Sotheby's Paris, 17 octobre 2007, n° 28.

Exposition

Probablement Expositions Universelles de Londres en 1871 et Vienne en 1873.
Exposition Universelle de Paris en 1878 où Christofle déploie l'intégralité du service inspiré d'Hildesheim.

Bibliographie

REFERENCES BILBIOGRAPHIQUES
Pour le pied, voir H. Bouilhet, L'Orfèvrerie française aux XVIIIe et XIXe siècles, vol. 3, p. 77 (sur un guéridon pour service à thé).
La patère à la Minerve est illustrée dans la notice sur le trésor d'Hildesheim par M.A. Dancel publiée en 1870.

Description

Ce guéridon est issu de la découverte par des soldats creusant une tranchée le 17 octobre 1868 à Hildesheim en Allemagne d'un exceptionnel trésor d'orfèvrerie romaine datant du 1er siècle après Jésus-Christ. Le 17 septembre 1869, le roi de Prusse remet l'ensemble du trésor au département des Antiques de Berlin.
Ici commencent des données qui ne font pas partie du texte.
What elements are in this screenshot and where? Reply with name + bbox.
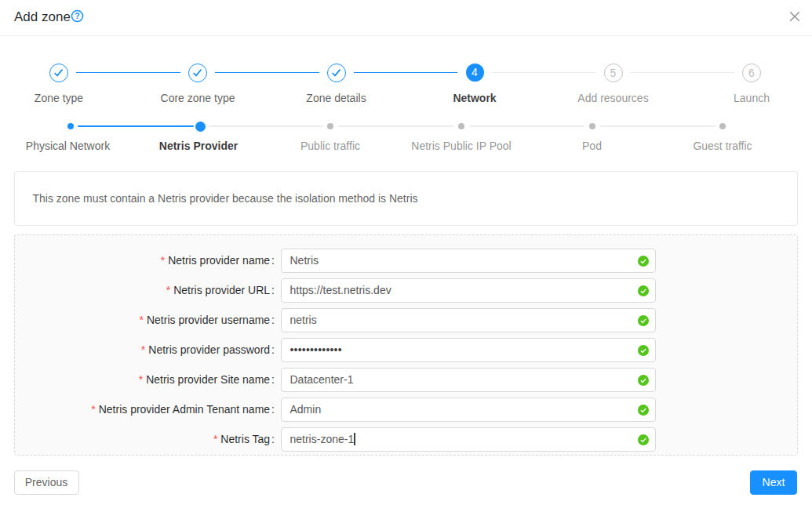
svg-text:?: ? xyxy=(75,11,79,20)
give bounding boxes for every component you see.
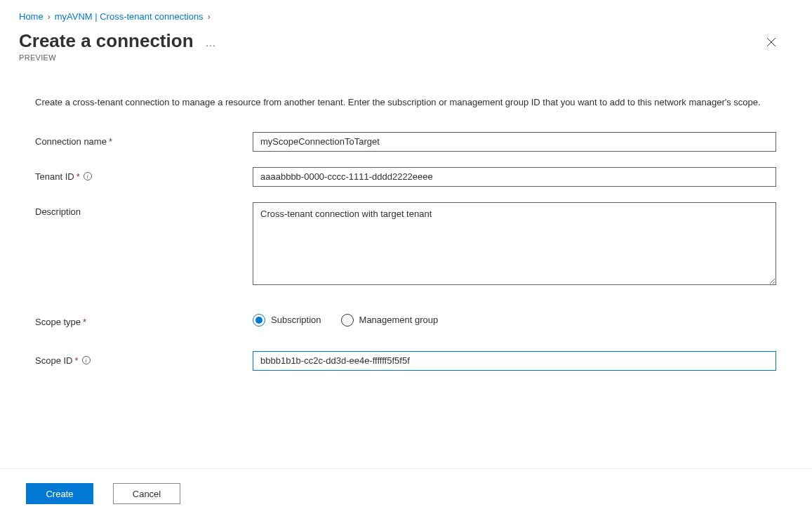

Ce trésor fait aujourd'hui partie des collections du musée Pergame de Berlin. Parmi les 70 pièces figure une patère à la Minerve, pièce emblématique de ce trésor. Dès 1869, Christofle a l'idée de reproduire toutes ces pièces par galvanoplastie et de demander à Charles Rossigneux (1816-1909) d'extrapoler ces pièces pour les adapter aux usages de l'époque, comme, par exemple d'utiliser le manche d'une cuillère (cochlea) pour créer fourchettes et couteaux dans le même esprit. En 1871, Paul Christofle et H. Bouilhet offrent un cratère et un vase au musée de Cluny qui les met ensuite en dépôt au musée d'Orsay. Rossigneux crée ce trépied pour transformer la patère, agrandie, en guéridon. Dans le catalogue de 1870, la patère elle-même est proposée en deux tailles, 40 x 45 cm et 20 x 25 cm. Le musée Christofle à Paris possède un guéridon identique ; il semblerait, d'après les archives de Christofle, que seuls ces deux exemplaires aient été créés.